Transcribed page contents
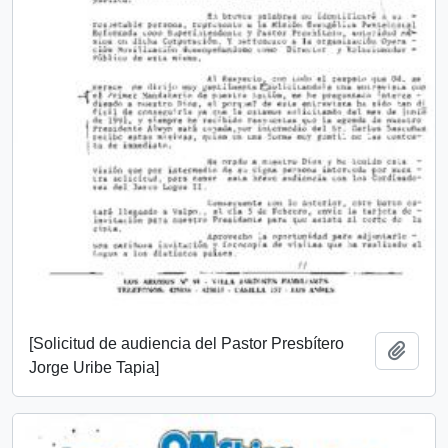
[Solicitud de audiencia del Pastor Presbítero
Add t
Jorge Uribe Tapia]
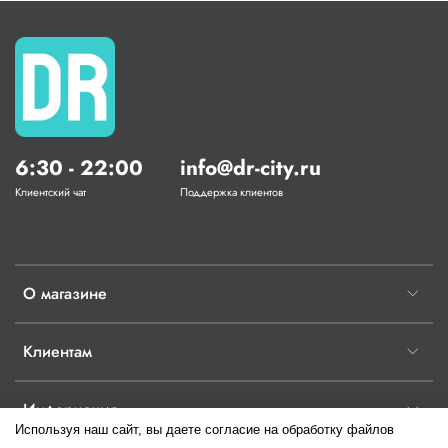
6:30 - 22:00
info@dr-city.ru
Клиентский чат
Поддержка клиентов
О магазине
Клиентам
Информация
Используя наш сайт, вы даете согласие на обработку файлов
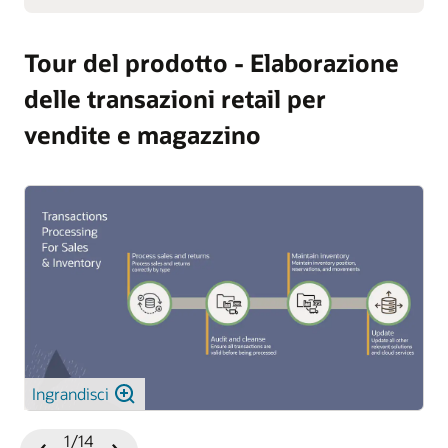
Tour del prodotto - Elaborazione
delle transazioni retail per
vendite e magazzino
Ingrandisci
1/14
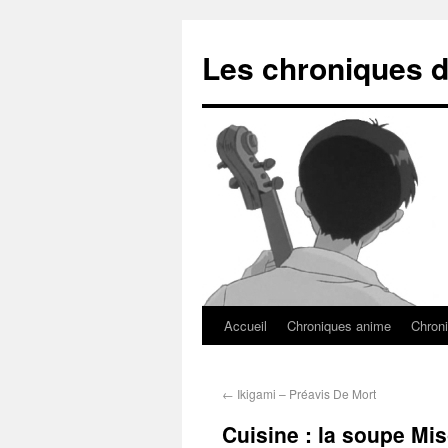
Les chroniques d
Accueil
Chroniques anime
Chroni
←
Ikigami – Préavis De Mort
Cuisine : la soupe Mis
--
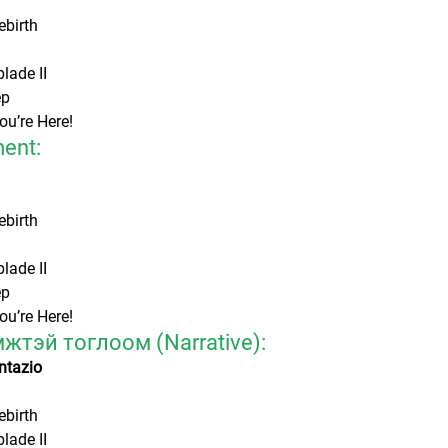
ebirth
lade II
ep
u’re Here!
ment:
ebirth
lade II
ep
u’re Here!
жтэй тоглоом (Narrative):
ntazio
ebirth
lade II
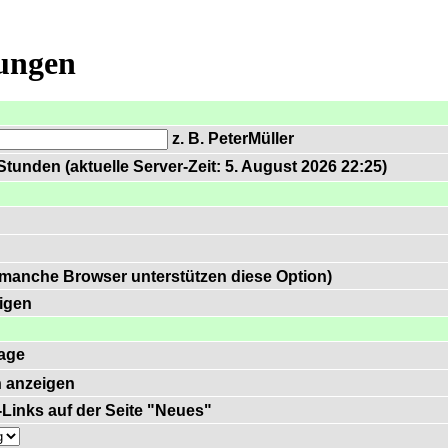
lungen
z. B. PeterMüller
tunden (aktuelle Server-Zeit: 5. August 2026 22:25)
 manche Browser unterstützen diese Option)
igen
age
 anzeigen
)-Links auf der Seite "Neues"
* * *
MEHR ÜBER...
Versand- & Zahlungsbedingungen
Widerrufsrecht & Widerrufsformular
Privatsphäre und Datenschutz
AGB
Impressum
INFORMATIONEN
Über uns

What the task asks
Repeat exactly, and only, the entries from the line with "[Solicitud de audiencia del Pastor Presbítero" through the line with "Cuisine : la soupe Mis". Pictures are skipped.

Your response
[Solicitud de audiencia del Pastor Presbítero
Add t
Jorge Uribe Tapia]
6:30 - 22:00
info@dr-city.ru
Клиентский чат
Поддержка клиентов
О магазине
Клиентам
Информация
Используя наш сайт, вы даете согласие на обработку файлов
Tour del prodotto - Elaborazione
delle transazioni retail per
vendite e magazzino
Ingrandisci
1/14
Les chroniques d
Accueil
Chroniques anime
Chroni
←
Ikigami – Préavis De Mort
Cuisine : la soupe Mis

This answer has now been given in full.